Content starts
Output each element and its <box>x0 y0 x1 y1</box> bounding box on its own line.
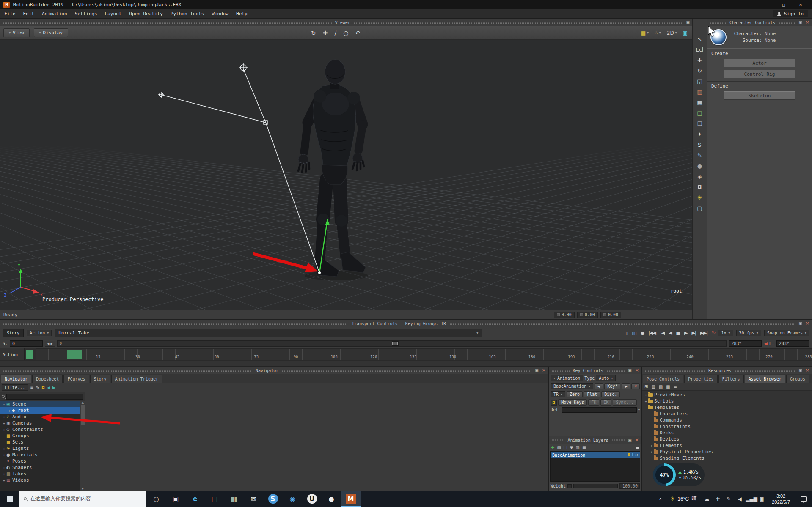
tab[interactable]: Navigator <box>1 375 31 383</box>
menu-item[interactable]: Help <box>236 11 248 16</box>
tree-scrollbar[interactable]: ▲ ▼ <box>80 401 85 491</box>
tree-item[interactable]: + ● Materials <box>0 452 80 458</box>
network-monitor-overlay[interactable]: 47% 1.4K/s 85.5K/s <box>653 463 705 486</box>
transform-value-field[interactable]: 0.00 <box>554 312 575 318</box>
expander-icon[interactable]: + <box>2 453 6 457</box>
dock-icon[interactable]: ▣ <box>628 438 632 442</box>
file-explorer-icon[interactable]: ▤ <box>205 491 224 507</box>
axis-icon[interactable]: ◈ <box>698 173 702 181</box>
onedrive-icon[interactable]: ☁ <box>702 496 712 502</box>
goto-end-icon[interactable]: ◀ <box>764 341 767 346</box>
new-folder-icon[interactable]: ⊞ <box>644 384 648 389</box>
dock-icon[interactable]: ▣ <box>798 20 802 25</box>
skype-icon[interactable]: S <box>263 491 283 507</box>
back-icon[interactable]: ◀ <box>47 385 50 390</box>
dock-icon[interactable]: ▣ <box>628 368 632 373</box>
layer-a-icon[interactable]: ▥ <box>576 445 580 450</box>
local-global-icon[interactable]: Lcl <box>696 46 703 54</box>
drag-handle[interactable] <box>710 22 726 24</box>
expander-icon[interactable]: + <box>2 421 6 425</box>
menu-item[interactable]: File <box>4 11 16 16</box>
expander-icon[interactable]: - <box>644 406 648 410</box>
menu-icon[interactable]: ≡ <box>674 384 677 389</box>
view-menu-button[interactable]: ▾ View <box>3 28 30 37</box>
drag-handle[interactable] <box>612 439 625 441</box>
dock-icon[interactable]: ▣ <box>535 368 539 373</box>
prev-key-button[interactable]: ◀ <box>595 383 603 389</box>
drag-handle[interactable] <box>3 370 252 372</box>
fcurve-icon[interactable]: S <box>698 141 701 149</box>
minimize-button[interactable]: — <box>759 2 775 8</box>
scroll-down-icon[interactable]: ▼ <box>82 487 84 491</box>
flat-button[interactable]: Flat <box>584 391 600 397</box>
playback-speed-dropdown[interactable]: 1x ▾ <box>718 330 733 336</box>
qq-icon[interactable]: ● <box>322 491 341 507</box>
detail-view-icon[interactable]: ▦ <box>666 384 670 389</box>
cortana-icon[interactable]: ○ <box>146 491 166 507</box>
key-lock-icon[interactable]: ◘ <box>551 400 557 406</box>
list-view-icon[interactable]: ▤ <box>659 384 663 389</box>
next-key-button[interactable]: ▶ <box>622 383 630 389</box>
tab[interactable]: Pose Controls <box>643 375 683 383</box>
menu-item[interactable]: Python Tools <box>171 11 204 16</box>
prev-key-button[interactable]: |◀ <box>660 330 664 336</box>
3d-viewport[interactable]: Y X Z Producer Perspective root <box>0 40 692 310</box>
action-center-button[interactable] <box>795 496 812 502</box>
pen-input-icon[interactable]: ✎ <box>724 496 734 502</box>
timeline-ruler[interactable]: 15 30 45 60 75 90 105 120 <box>36 348 812 360</box>
expander-icon[interactable]: + <box>7 408 12 413</box>
drag-handle[interactable] <box>551 370 570 372</box>
scroll-up-icon[interactable]: ▲ <box>82 401 84 404</box>
start-button[interactable] <box>0 491 19 507</box>
ik-button[interactable]: IK <box>600 399 611 406</box>
browser-layout-icon[interactable]: ▤ <box>697 110 702 117</box>
expander-icon[interactable]: + <box>649 450 654 454</box>
expander-icon[interactable]: + <box>2 428 6 432</box>
lock-icon[interactable]: ◘ <box>41 385 45 390</box>
tree-item[interactable]: + ◆ root <box>0 407 80 414</box>
display-menu-button[interactable]: ▾ Display <box>34 28 68 37</box>
actor-button[interactable]: Actor <box>724 59 795 67</box>
menu-item[interactable]: Window <box>212 11 228 16</box>
delete-key-button[interactable]: × <box>631 383 640 389</box>
schematic-view-icon[interactable]: ▦ <box>697 99 702 107</box>
asset-icon[interactable]: ✦ <box>697 131 702 138</box>
menu-item[interactable]: Settings <box>75 11 97 16</box>
asset-folder-item[interactable]: + PrevizMoves <box>642 392 812 398</box>
close-icon[interactable]: × <box>542 368 546 373</box>
layer-solo-icon[interactable]: I <box>632 453 633 457</box>
snap-icon[interactable]: ◘ <box>697 184 702 191</box>
clock[interactable]: 3:02 2022/5/7 <box>768 493 794 505</box>
network-icon[interactable]: ▂▄▆ <box>746 496 756 502</box>
drag-handle[interactable] <box>3 22 332 24</box>
layer-dropdown[interactable]: BaseAnimation ▾ <box>551 383 593 389</box>
camera-icon[interactable]: ▣ <box>683 30 689 36</box>
rotate-tool-icon[interactable]: ↻ <box>697 67 702 75</box>
asset-folder-item[interactable]: Devices <box>642 436 812 442</box>
tree-item[interactable]: + ♪ Audio <box>0 414 80 420</box>
tree-item[interactable]: + ▦ Videos <box>0 477 80 483</box>
dock-icon[interactable]: ▣ <box>798 321 802 326</box>
goto-start-button[interactable]: |◀◀ <box>648 330 656 336</box>
asset-folder-item[interactable]: Constraints <box>642 423 812 430</box>
motionbuilder-icon[interactable]: M <box>341 491 361 507</box>
select-tool-icon[interactable]: ↖ <box>697 36 702 43</box>
set-key-button[interactable]: Key* <box>604 383 620 389</box>
drag-handle[interactable] <box>551 439 564 441</box>
pen-icon[interactable]: ✎ <box>697 152 702 159</box>
expander-icon[interactable]: + <box>2 478 6 482</box>
frame-spinner[interactable]: ◀ ▶ <box>45 341 55 347</box>
weather-widget[interactable]: ☀ 16°C 晴 <box>666 495 701 502</box>
display-icon[interactable]: ▣ <box>757 496 767 502</box>
mark-out-button[interactable]: ▯▯ <box>632 330 636 336</box>
mark-in-button[interactable]: ▯ <box>626 330 628 336</box>
security-icon[interactable]: ✚ <box>713 496 723 502</box>
filter-dropdown[interactable]: Filte... <box>2 384 28 391</box>
expander-icon[interactable]: + <box>2 466 6 470</box>
fk-button[interactable]: FK <box>588 399 599 406</box>
drag-handle[interactable] <box>735 370 795 372</box>
magnify-icon[interactable]: ○ <box>343 30 348 36</box>
edge-icon[interactable]: e <box>185 491 205 507</box>
action-track-label[interactable]: Action <box>0 348 25 360</box>
taskbar-search[interactable]: 在这里输入你要搜索的内容 <box>19 491 146 507</box>
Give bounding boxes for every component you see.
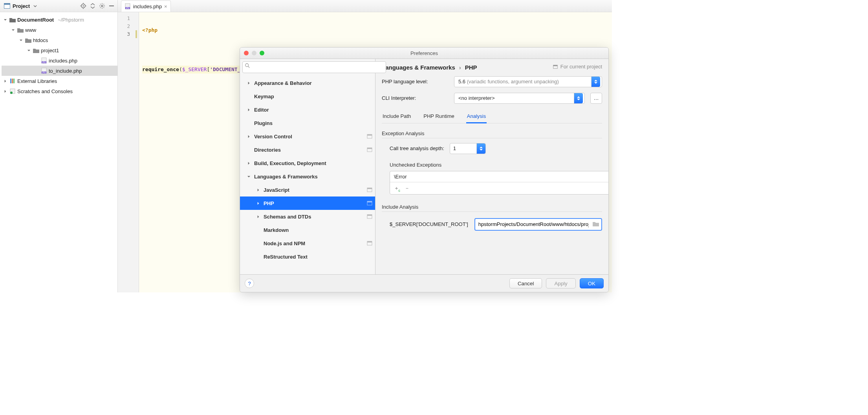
svg-rect-11 [12, 79, 13, 83]
cat-label: Editor [254, 107, 269, 113]
remove-icon[interactable]: － [405, 185, 410, 192]
svg-rect-28 [367, 215, 372, 216]
code-token: require_once [142, 66, 179, 72]
line-number: 3 [118, 30, 130, 38]
project-view-combo[interactable]: Project [2, 2, 39, 10]
folder-icon [25, 38, 31, 43]
cat-php[interactable]: PHP [240, 196, 375, 210]
cat-markdown[interactable]: Markdown [240, 223, 375, 237]
chevron-down-icon [2, 18, 8, 22]
select-value: 5.6 [458, 79, 465, 84]
hide-icon[interactable] [108, 2, 115, 9]
cat-label: Build, Execution, Deployment [254, 160, 326, 166]
cat-javascript[interactable]: JavaScript [240, 183, 375, 196]
cat-schemas[interactable]: Schemas and DTDs [240, 210, 375, 223]
chevron-right-icon: › [459, 64, 461, 71]
select-value: <no interpreter> [458, 95, 495, 101]
library-icon [9, 78, 16, 84]
tree-node-scratches[interactable]: Scratches and Consoles [2, 86, 117, 96]
close-window-icon[interactable] [244, 51, 249, 55]
locate-icon[interactable] [80, 2, 87, 9]
php-language-level-select[interactable]: 5.6 (variadic functions, argument unpack… [454, 76, 602, 87]
cat-keymap[interactable]: Keymap [240, 90, 375, 103]
cancel-button[interactable]: Cancel [509, 278, 542, 288]
document-root-field[interactable] [474, 218, 602, 231]
list-item[interactable]: \Error [390, 171, 609, 182]
browse-button[interactable]: … [590, 93, 602, 104]
project-scope-icon [366, 200, 373, 206]
ok-button[interactable]: OK [580, 278, 604, 288]
field-label: $_SERVER['DOCUMENT_ROOT'] [390, 221, 468, 227]
cat-label: Appearance & Behavior [254, 80, 312, 86]
dialog-titlebar[interactable]: Preferences [240, 48, 608, 59]
dropdown-arrows-icon [591, 77, 600, 87]
cli-interpreter-select[interactable]: <no interpreter> [454, 93, 585, 104]
tab-php-runtime[interactable]: PHP Runtime [423, 111, 455, 123]
cat-editor[interactable]: Editor [240, 103, 375, 116]
cat-plugins[interactable]: Plugins [240, 116, 375, 130]
cat-label: Languages & Frameworks [254, 174, 318, 180]
editor-tab-includes[interactable]: php includes.php × [121, 0, 171, 12]
chevron-right-icon [245, 162, 252, 165]
dialog-title: Preferences [410, 50, 438, 56]
svg-point-1 [83, 6, 84, 7]
svg-point-14 [10, 92, 13, 94]
svg-rect-26 [367, 201, 372, 202]
tree-node-www[interactable]: www [2, 25, 117, 35]
help-button[interactable]: ? [245, 279, 254, 288]
call-tree-depth-select[interactable]: 1 [450, 143, 486, 154]
tree-node-to-include[interactable]: php to_include.php [2, 66, 117, 76]
php-tabs: Include Path PHP Runtime Analysis [382, 111, 602, 123]
cat-vcs[interactable]: Version Control [240, 130, 375, 143]
cat-label: JavaScript [264, 187, 289, 193]
node-label: Scratches and Consoles [17, 88, 73, 94]
cat-langs[interactable]: Languages & Frameworks [240, 170, 375, 183]
cat-node[interactable]: Node.js and NPM [240, 237, 375, 250]
chevron-down-icon [26, 49, 31, 52]
project-tree[interactable]: DocumentRoot ~/Phpstorm www htdocs proje… [0, 12, 117, 292]
apply-button[interactable]: Apply [546, 278, 575, 288]
cat-label: Version Control [254, 134, 292, 140]
unchecked-exceptions-list[interactable]: \Error ＋c － [390, 171, 609, 195]
tab-analysis[interactable]: Analysis [466, 111, 487, 123]
dialog-footer: ? Cancel Apply OK [240, 274, 608, 292]
field-label: CLI Interpreter: [382, 95, 449, 101]
chevron-right-icon [255, 188, 261, 192]
svg-rect-22 [367, 148, 372, 149]
tree-node-project1[interactable]: project1 [2, 45, 117, 55]
zoom-window-icon[interactable] [260, 51, 264, 55]
preferences-search[interactable] [242, 61, 373, 73]
add-icon[interactable]: ＋c [394, 185, 399, 192]
tree-node-external-libs[interactable]: External Libraries [2, 76, 117, 86]
category-tree[interactable]: Appearance & Behavior Keymap Editor Plug… [240, 75, 375, 274]
cat-rst[interactable]: ReStructured Text [240, 250, 375, 263]
line-number: 2 [118, 22, 130, 30]
gear-icon[interactable] [99, 2, 106, 9]
project-scope-icon [366, 213, 373, 220]
search-input[interactable] [242, 61, 386, 73]
window-controls[interactable] [244, 51, 264, 55]
breadcrumb: Languages & Frameworks › PHP For current… [382, 64, 602, 71]
tree-node-htdocs[interactable]: htdocs [2, 35, 117, 45]
chevron-right-icon [255, 215, 261, 219]
cat-build[interactable]: Build, Execution, Deployment [240, 156, 375, 170]
tree-node-includes[interactable]: php includes.php [2, 55, 117, 66]
preferences-dialog: Preferences Appearance & Behavior Keymap… [240, 47, 609, 292]
expand-all-icon[interactable] [89, 2, 96, 9]
document-root-input[interactable] [478, 221, 590, 228]
cat-directories[interactable]: Directories [240, 143, 375, 156]
tree-node-root[interactable]: DocumentRoot ~/Phpstorm [2, 15, 117, 25]
cat-appearance[interactable]: Appearance & Behavior [240, 76, 375, 90]
tab-include-path[interactable]: Include Path [382, 111, 412, 123]
section-unchecked-exceptions: Unchecked Exceptions [382, 162, 602, 168]
node-label: www [25, 27, 36, 33]
dropdown-arrows-icon [476, 143, 485, 154]
close-icon[interactable]: × [164, 4, 167, 9]
chevron-right-icon [245, 81, 252, 85]
folder-icon[interactable] [593, 221, 599, 228]
minimize-window-icon[interactable] [252, 51, 256, 55]
svg-rect-30 [367, 241, 372, 242]
svg-rect-20 [367, 134, 372, 136]
chevron-down-icon [32, 4, 38, 8]
editor-tabs: php includes.php × [118, 0, 612, 12]
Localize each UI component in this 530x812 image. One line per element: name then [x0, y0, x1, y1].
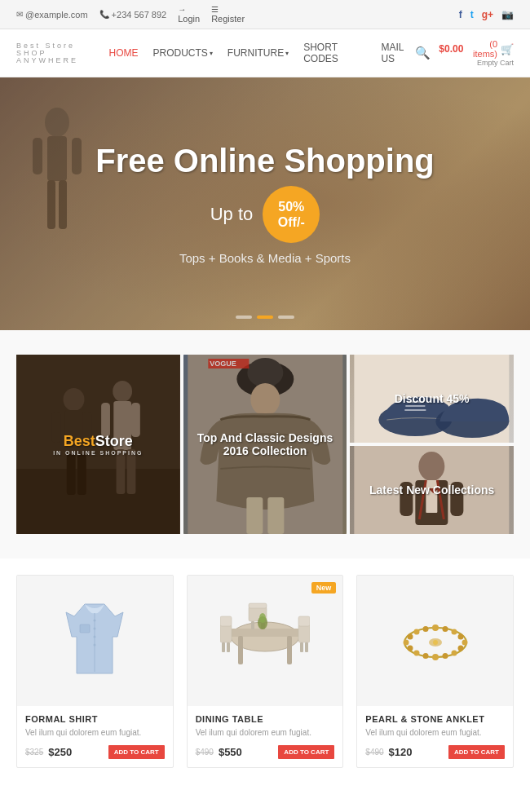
Content ends
= Problem =
Please give only the count of lines above containing "tabs".

= Exercise solution =
2